ONA has held two weeks of talks for its approximately 60,000 RNs and health-care professionals who provide care in Ontario hospitals. Talks ended late last week with a number of significant outstanding issues remaining unsettled because of the restraints in bargaining mandated by Bill 124, ONA says.
“The role and value of RNs in providing quality health care for Ontarians has not been recognized.

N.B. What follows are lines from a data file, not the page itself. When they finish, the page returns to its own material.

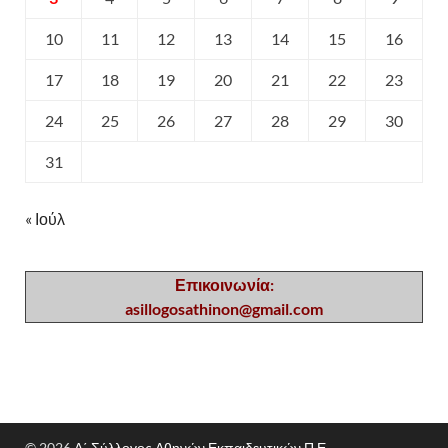
10
11
12
13
14
15
16
17
18
19
20
21
22
23
24
25
26
27
28
29
30
31
« Ιούλ
Επικοινωνία:
asillogosathinon@gmail.com
© 2026
Α΄ Σύλλογος Αθηνών Εκπαιδευτικών Π.Ε.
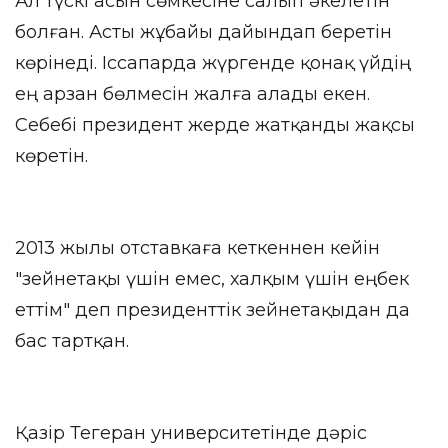
Ал түскі асын сөмкесіне салып әкелетін
болған. Асты жұбайы дайындап беретін
көрінеді. Іссапарда жүргенде қонақ үйдің
ең арзан бөлмесін жалға алады екен.
Себебі президент жерде жатқанды жақсы
көретін.
2013 жылы отставкаға кеткеннен кейін
"зейнетақы үшін емес, халқым үшін еңбек
еттім" деп президенттік зейнетақыдан да
бас тартқан.
Қазір Тегеран университетінде дәріс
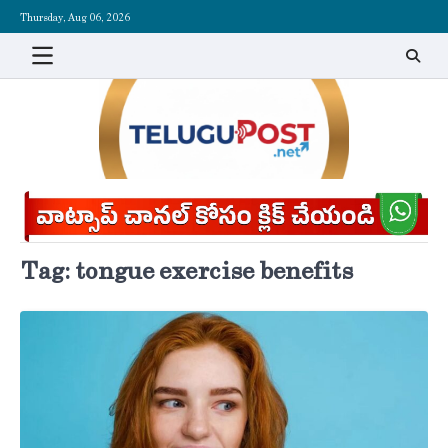
Skip
Thursday, Aug 06, 2026
to
content
Tag:
tongue exercise benefits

The urgent need to recruit and retain RNs to ensure the appropriate and safe RN staffing levels are in place are unresolved,” says McKenna. “This province is suffering from a serious nursing shortage and many Ontario hospitals are crippled by vacancies in nursing positions that they find impossible to fill, and by hallway nursing.”
ONA is one of several unions that have launched a Charter challenge of Bill 124 but the only one to raise the gender discrimination caused by the bill. “It is very clear that this government has no problem with attempting to suppress the wages of female professionals in Ontario,” says McKenna. “This is 2020 – and our constitution and pay equity laws require fair and just compensation for women; it is time this government recognized that.”
ONA and the OHA will now proceed to arbitration on March 25 and 26 to achieve a collective agreement.
ONA is the union representing more than 68,000 registered nurses and health-care professionals, as well as more than 18,000 nursing student affiliates, providing care in hospitals, long-term care facilities, public health, the community, clinics and industry.